[Extracted page text data]
▼

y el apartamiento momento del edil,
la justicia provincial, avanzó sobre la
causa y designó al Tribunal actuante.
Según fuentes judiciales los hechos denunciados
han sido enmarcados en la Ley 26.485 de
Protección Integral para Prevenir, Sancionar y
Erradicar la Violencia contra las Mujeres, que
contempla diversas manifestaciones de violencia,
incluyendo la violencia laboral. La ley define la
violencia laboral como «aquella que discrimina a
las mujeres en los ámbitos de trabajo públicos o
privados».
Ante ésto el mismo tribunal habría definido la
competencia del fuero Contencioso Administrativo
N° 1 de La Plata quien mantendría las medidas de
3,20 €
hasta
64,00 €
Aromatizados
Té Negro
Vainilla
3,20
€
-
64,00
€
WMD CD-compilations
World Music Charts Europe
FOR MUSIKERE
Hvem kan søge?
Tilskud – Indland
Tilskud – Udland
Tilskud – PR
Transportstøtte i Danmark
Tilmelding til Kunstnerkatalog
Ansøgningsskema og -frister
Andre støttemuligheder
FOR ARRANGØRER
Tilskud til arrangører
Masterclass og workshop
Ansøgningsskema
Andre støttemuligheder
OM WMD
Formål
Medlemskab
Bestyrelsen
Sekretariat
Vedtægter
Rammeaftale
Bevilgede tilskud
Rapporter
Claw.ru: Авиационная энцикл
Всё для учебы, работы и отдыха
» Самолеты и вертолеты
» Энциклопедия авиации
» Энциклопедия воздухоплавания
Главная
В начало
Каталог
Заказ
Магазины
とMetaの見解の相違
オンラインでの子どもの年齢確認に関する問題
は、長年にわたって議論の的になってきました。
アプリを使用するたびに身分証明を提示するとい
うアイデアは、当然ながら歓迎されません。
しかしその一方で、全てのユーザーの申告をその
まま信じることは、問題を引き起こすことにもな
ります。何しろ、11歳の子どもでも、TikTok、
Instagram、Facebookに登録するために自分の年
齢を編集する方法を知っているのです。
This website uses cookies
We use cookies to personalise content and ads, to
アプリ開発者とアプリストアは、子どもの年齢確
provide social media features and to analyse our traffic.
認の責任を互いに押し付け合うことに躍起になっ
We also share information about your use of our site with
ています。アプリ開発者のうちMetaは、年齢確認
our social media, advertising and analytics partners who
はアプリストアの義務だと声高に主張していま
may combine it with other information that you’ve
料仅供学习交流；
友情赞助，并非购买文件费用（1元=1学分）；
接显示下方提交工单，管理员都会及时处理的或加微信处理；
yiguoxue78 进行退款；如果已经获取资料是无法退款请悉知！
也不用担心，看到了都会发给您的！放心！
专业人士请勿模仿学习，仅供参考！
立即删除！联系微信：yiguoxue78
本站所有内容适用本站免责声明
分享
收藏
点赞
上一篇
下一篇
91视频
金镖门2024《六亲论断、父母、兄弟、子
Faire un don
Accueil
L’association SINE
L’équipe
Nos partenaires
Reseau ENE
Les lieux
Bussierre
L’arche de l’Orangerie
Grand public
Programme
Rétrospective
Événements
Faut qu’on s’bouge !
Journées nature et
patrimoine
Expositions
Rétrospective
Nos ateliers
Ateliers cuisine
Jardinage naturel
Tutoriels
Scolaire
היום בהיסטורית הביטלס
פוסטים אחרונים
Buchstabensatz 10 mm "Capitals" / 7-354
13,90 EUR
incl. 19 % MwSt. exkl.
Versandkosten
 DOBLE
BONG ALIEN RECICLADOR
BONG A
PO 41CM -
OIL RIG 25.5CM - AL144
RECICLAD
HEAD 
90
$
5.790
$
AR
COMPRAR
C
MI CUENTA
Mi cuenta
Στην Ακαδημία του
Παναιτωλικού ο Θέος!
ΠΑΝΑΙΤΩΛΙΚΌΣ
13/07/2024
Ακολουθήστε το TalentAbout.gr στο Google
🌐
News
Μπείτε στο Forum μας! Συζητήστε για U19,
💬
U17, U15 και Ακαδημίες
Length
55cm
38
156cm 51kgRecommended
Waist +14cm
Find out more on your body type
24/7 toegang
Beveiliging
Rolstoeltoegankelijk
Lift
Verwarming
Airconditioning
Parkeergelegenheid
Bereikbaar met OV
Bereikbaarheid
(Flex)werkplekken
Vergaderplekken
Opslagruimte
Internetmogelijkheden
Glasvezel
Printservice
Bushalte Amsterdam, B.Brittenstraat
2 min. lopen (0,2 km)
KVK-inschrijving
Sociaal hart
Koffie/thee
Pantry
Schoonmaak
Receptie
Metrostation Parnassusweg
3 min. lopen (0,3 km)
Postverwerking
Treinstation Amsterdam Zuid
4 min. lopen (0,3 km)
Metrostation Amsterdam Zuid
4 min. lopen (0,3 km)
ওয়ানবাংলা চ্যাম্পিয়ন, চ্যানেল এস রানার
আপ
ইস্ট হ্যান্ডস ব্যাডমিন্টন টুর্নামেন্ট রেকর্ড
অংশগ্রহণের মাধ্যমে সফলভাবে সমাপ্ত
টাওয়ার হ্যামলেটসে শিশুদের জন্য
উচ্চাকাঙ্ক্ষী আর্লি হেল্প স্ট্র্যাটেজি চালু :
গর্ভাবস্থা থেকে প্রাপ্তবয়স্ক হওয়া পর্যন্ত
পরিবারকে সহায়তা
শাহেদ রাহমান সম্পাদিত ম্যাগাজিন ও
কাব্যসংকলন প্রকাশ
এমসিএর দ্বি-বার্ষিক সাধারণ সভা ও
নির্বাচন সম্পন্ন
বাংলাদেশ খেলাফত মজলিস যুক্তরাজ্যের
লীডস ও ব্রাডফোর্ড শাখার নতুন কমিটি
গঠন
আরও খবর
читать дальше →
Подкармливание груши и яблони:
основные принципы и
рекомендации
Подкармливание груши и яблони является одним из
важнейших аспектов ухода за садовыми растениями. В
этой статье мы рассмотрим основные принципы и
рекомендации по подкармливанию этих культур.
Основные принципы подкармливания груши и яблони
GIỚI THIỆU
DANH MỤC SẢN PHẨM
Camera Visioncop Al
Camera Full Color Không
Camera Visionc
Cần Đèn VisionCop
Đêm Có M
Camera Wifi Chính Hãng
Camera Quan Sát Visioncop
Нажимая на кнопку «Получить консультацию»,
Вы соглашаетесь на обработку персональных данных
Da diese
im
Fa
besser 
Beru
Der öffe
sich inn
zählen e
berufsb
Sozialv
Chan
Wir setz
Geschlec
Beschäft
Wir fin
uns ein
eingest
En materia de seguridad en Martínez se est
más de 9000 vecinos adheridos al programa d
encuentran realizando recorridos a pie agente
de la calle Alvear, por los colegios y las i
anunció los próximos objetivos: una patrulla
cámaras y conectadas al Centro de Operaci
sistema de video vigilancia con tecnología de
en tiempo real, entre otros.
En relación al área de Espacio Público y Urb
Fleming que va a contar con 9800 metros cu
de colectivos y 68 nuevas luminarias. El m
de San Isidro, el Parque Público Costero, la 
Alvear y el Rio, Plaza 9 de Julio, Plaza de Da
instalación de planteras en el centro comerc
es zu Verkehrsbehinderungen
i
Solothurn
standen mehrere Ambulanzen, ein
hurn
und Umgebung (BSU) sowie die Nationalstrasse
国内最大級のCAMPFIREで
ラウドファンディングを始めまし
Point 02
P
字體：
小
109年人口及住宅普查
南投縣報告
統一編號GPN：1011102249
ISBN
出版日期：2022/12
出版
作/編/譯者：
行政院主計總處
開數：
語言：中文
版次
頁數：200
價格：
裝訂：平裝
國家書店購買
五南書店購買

▲

**Problem details:** Give each entry again, spelled exactly as shown.

**Solution for this exercise:**
y el apartamiento momento del edil,
la justicia provincial, avanzó sobre la
causa y designó al Tribunal actuante.
Según fuentes judiciales los hechos denunciados
han sido enmarcados en la Ley 26.485 de
Protección Integral para Prevenir, Sancionar y
Erradicar la Violencia contra las Mujeres, que
contempla diversas manifestaciones de violencia,
incluyendo la violencia laboral. La ley define la
violencia laboral como «aquella que discrimina a
las mujeres en los ámbitos de trabajo públicos o
privados».
Ante ésto el mismo tribunal habría definido la
competencia del fuero Contencioso Administrativo
N° 1 de La Plata quien mantendría las medidas de
3,20 €
hasta
64,00 €
Aromatizados
Té Negro
Vainilla
3,20
€
-
64,00
€
WMD CD-compilations
World Music Charts Europe
FOR MUSIKERE
Hvem kan søge?
Tilskud – Indland
Tilskud – Udland
Tilskud – PR
Transportstøtte i Danmark
Tilmelding til Kunstnerkatalog
Ansøgningsskema og -frister
Andre støttemuligheder
FOR ARRANGØRER
Tilskud til arrangører
Masterclass og workshop
Ansøgningsskema
Andre støttemuligheder
OM WMD
Formål
Medlemskab
Bestyrelsen
Sekretariat
Vedtægter
Rammeaftale
Bevilgede tilskud
Rapporter
Claw.ru: Авиационная энцикл
Всё для учебы, работы и отдыха
» Самолеты и вертолеты
» Энциклопедия авиации
» Энциклопедия воздухоплавания
Главная
В начало
Каталог
Заказ
Магазины
とMetaの見解の相違
オンラインでの子どもの年齢確認に関する問題
は、長年にわたって議論の的になってきました。
アプリを使用するたびに身分証明を提示するとい
うアイデアは、当然ながら歓迎されません。
しかしその一方で、全てのユーザーの申告をその
まま信じることは、問題を引き起こすことにもな
ります。何しろ、11歳の子どもでも、TikTok、
Instagram、Facebookに登録するために自分の年
齢を編集する方法を知っているのです。
This website uses cookies
We use cookies to personalise content and ads, to
アプリ開発者とアプリストアは、子どもの年齢確
provide social media features and to analyse our traffic.
認の責任を互いに押し付け合うことに躍起になっ
We also share information about your use of our site with
ています。アプリ開発者のうちMetaは、年齢確認
our social media, advertising and analytics partners who
はアプリストアの義務だと声高に主張していま
may combine it with other information that you’ve
料仅供学习交流；
友情赞助，并非购买文件费用（1元=1学分）；
接显示下方提交工单，管理员都会及时处理的或加微信处理；
yiguoxue78 进行退款；如果已经获取资料是无法退款请悉知！
也不用担心，看到了都会发给您的！放心！
专业人士请勿模仿学习，仅供参考！
立即删除！联系微信：yiguoxue78
本站所有内容适用本站免责声明
分享
收藏
点赞
上一篇
下一篇
91视频
金镖门2024《六亲论断、父母、兄弟、子
Faire un don
Accueil
L’association SINE
L’équipe
Nos partenaires
Reseau ENE
Les lieux
Bussierre
L’arche de l’Orangerie
Grand public
Programme
Rétrospective
Événements
Faut qu’on s’bouge !
Journées nature et
patrimoine
Expositions
Rétrospective
Nos ateliers
Ateliers cuisine
Jardinage naturel
Tutoriels
Scolaire
היום בהיסטורית הביטלס
פוסטים אחרונים
Buchstabensatz 10 mm "Capitals" / 7-354
13,90 EUR
incl. 19 % MwSt. exkl.
Versandkosten
 DOBLE
BONG ALIEN RECICLADOR
BONG A
PO 41CM -
OIL RIG 25.5CM - AL144
RECICLAD
HEAD 
90
$
5.790
$
AR
COMPRAR
C
MI CUENTA
Mi cuenta
Στην Ακαδημία του
Παναιτωλικού ο Θέος!
ΠΑΝΑΙΤΩΛΙΚΌΣ
13/07/2024
Ακολουθήστε το TalentAbout.gr στο Google
🌐
News
Μπείτε στο Forum μας! Συζητήστε για U19,
💬
U17, U15 και Ακαδημίες
Length
55cm
38
156cm 51kgRecommended
Waist +14cm
Find out more on your body type
24/7 toegang
Beveiliging
Rolstoeltoegankelijk
Lift
Verwarming
Airconditioning
Parkeergelegenheid
Bereikbaar met OV
Bereikbaarheid
(Flex)werkplekken
Vergaderplekken
Opslagruimte
Internetmogelijkheden
Glasvezel
Printservice
Bushalte Amsterdam, B.Brittenstraat
2 min. lopen (0,2 km)
KVK-inschrijving
Sociaal hart
Koffie/thee
Pantry
Schoonmaak
Receptie
Metrostation Parnassusweg
3 min. lopen (0,3 km)
Postverwerking
Treinstation Amsterdam Zuid
4 min. lopen (0,3 km)
Metrostation Amsterdam Zuid
4 min. lopen (0,3 km)
ওয়ানবাংলা চ্যাম্পিয়ন, চ্যানেল এস রানার
আপ
ইস্ট হ্যান্ডস ব্যাডমিন্টন টুর্নামেন্ট রেকর্ড
অংশগ্রহণের মাধ্যমে সফলভাবে সমাপ্ত
টাওয়ার হ্যামলেটসে শিশুদের জন্য
উচ্চাকাঙ্ক্ষী আর্লি হেল্প স্ট্র্যাটেজি চালু :
গর্ভাবস্থা থেকে প্রাপ্তবয়স্ক হওয়া পর্যন্ত
পরিবারকে সহায়তা
শাহেদ রাহমান সম্পাদিত ম্যাগাজিন ও
কাব্যসংকলন প্রকাশ
এমসিএর দ্বি-বার্ষিক সাধারণ সভা ও
নির্বাচন সম্পন্ন
বাংলাদেশ খেলাফত মজলিস যুক্তরাজ্যের
লীডস ও ব্রাডফোর্ড শাখার নতুন কমিটি
গঠন
আরও খবর
читать дальше →
Подкармливание груши и яблони:
основные принципы и
рекомендации
Подкармливание груши и яблони является одним из
важнейших аспектов ухода за садовыми растениями. В
этой статье мы рассмотрим основные принципы и
рекомендации по подкармливанию этих культур.
Основные принципы подкармливания груши и яблони
GIỚI THIỆU
DANH MỤC SẢN PHẨM
Camera Visioncop Al
Camera Full Color Không
Camera Visionc
Cần Đèn VisionCop
Đêm Có M
Camera Wifi Chính Hãng
Camera Quan Sát Visioncop
Нажимая на кнопку «Получить консультацию»,
Вы соглашаетесь на обработку персональных данных
Da diese
im
Fa
besser 
Beru
Der öffe
sich inn
zählen e
berufsb
Sozialv
Chan
Wir setz
Geschlec
Beschäft
Wir fin
uns ein
eingest
En materia de seguridad en Martínez se est
más de 9000 vecinos adheridos al programa d
encuentran realizando recorridos a pie agente
de la calle Alvear, por los colegios y las i
anunció los próximos objetivos: una patrulla
cámaras y conectadas al Centro de Operaci
sistema de video vigilancia con tecnología de
en tiempo real, entre otros.
En relación al área de Espacio Público y Urb
Fleming que va a contar con 9800 metros cu
de colectivos y 68 nuevas luminarias. El m
de San Isidro, el Parque Público Costero, la 
Alvear y el Rio, Plaza 9 de Julio, Plaza de Da
instalación de planteras en el centro comerc
es zu Verkehrsbehinderungen
i
Solothurn
standen mehrere Ambulanzen, ein
hurn
und Umgebung (BSU) sowie die Nationalstrasse
国内最大級のCAMPFIREで
ラウドファンディングを始めまし
Point 02
P
字體：
小
109年人口及住宅普查
南投縣報告
統一編號GPN：1011102249
ISBN
出版日期：2022/12
出版
作/編/譯者：
行政院主計總處
開數：
語言：中文
版次
頁數：200
價格：
裝訂：平裝
國家書店購買
五南書店購買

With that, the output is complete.